Poland: Behind the Crisis (1982) : POLAND'S STRUGGLE FOR INDEPENDENCE

POLAND'S STRUGGLE FOR INDEPENDENCE

DECEMBER 21, 1981

For longer than a century, the European people have been passionately devoted to the struggle for Polish independence.

It was Karl Marx himself who in connection with his organizing effort for the North during the American Civil War, also organized a public meeting in Britain on behalf of Polish independence. This meeting was attended by many Polish workers and workers of other nationalities, especially from the London area.

The Polish working class in Europe understood Polish independence one way.

But the clamor for "independence" by the capitalist powers was something else again.
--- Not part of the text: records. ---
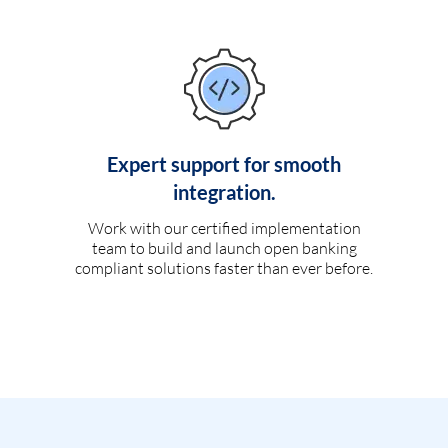
Expert support for smooth
integration.
Work with our certified implementation
team to build and launch open banking
compliant solutions faster than ever before.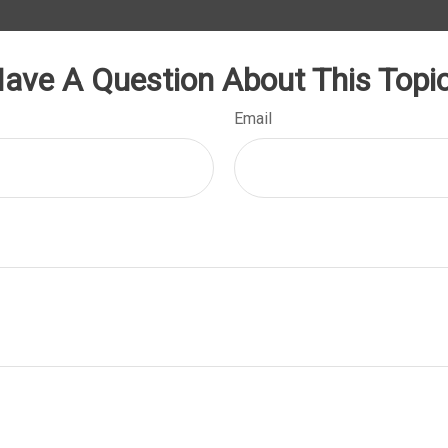
ave A Question About This Topi
Email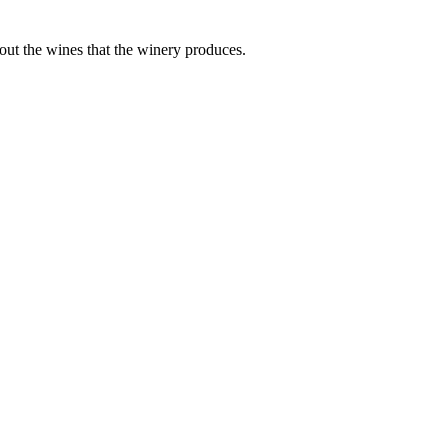
bout the wines that the winery produces.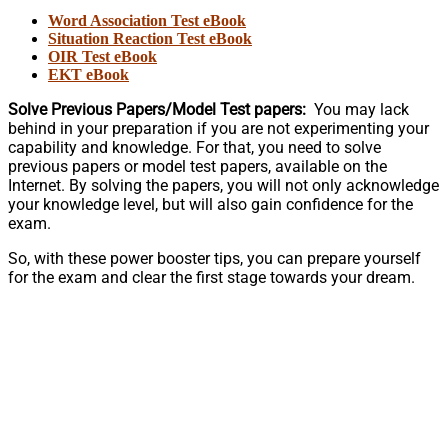
Word Association Test eBook
Situation Reaction Test eBook
OIR Test eBook
EKT eBook
Solve Previous Papers/Model Test papers:
You may lack
behind in your preparation if you are not experimenting your
capability and knowledge. For that, you need to solve
previous papers or model test papers, available on the
Internet. By solving the papers, you will not only acknowledge
your knowledge level, but will also gain confidence for the
exam.
So, with these power booster tips, you can prepare yourself
for the exam and clear the first stage towards your dream.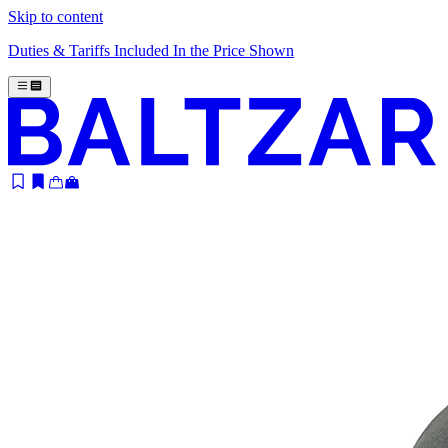
Skip to content
Duties & Tariffs Included In the Price Shown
When the German bourgeoisie spoke of Polish independence they had in mind an annexation of Poland. When the French bourgeoisie spoke of independence, they meant an alliance under which Poland would be subjugated and used as a battering ram against both the Germans and the Russians. And when the British spoke of independence they had in mind the extension of the British Empire to the gates of Warsaw.

They haven't changed much at all today.

It is no wonder that revolutionary Marxists have always been suspicious about the clamor for "Polish independence" when they see that its cheerleaders come from the Bourse, Lombard Street, and Wall Street.

ROLE OF POLISH ARMY

Of all the dramatic events arising out of the Polish situation, that which has surprised and stunned the bourgeoisie most is the fact that it was the Polish Army, not the Soviet Army as the capitalists had been predicting, which opened up the offensive against the counter-revolution.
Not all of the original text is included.